#### Given data
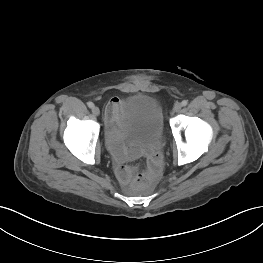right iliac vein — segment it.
<instances>
[{"mask_svg":"<svg viewBox=\"0 0 263 263\" xmlns=\"http://www.w3.org/2000/svg\"><path fill=\"white\" fill-rule=\"evenodd\" d=\"M92 113H93L95 116H99V114H100L99 108H98L97 106H94V107L92 108Z\"/></svg>","mask_w":263,"mask_h":263,"instance_id":"obj_1","label":"right iliac vein"}]
</instances>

#### What is expected
Return the whole listing exactly, minus its pictures.

#### The answer
right iliac vein — segment it.
<instances>
[{"mask_svg":"<svg viewBox=\"0 0 263 263\" xmlns=\"http://www.w3.org/2000/svg\"><path fill=\"white\" fill-rule=\"evenodd\" d=\"M92 113H93L95 116H99V114H100L99 108H98L97 106H94V107L92 108Z\"/></svg>","mask_w":263,"mask_h":263,"instance_id":"obj_1","label":"right iliac vein"}]
</instances>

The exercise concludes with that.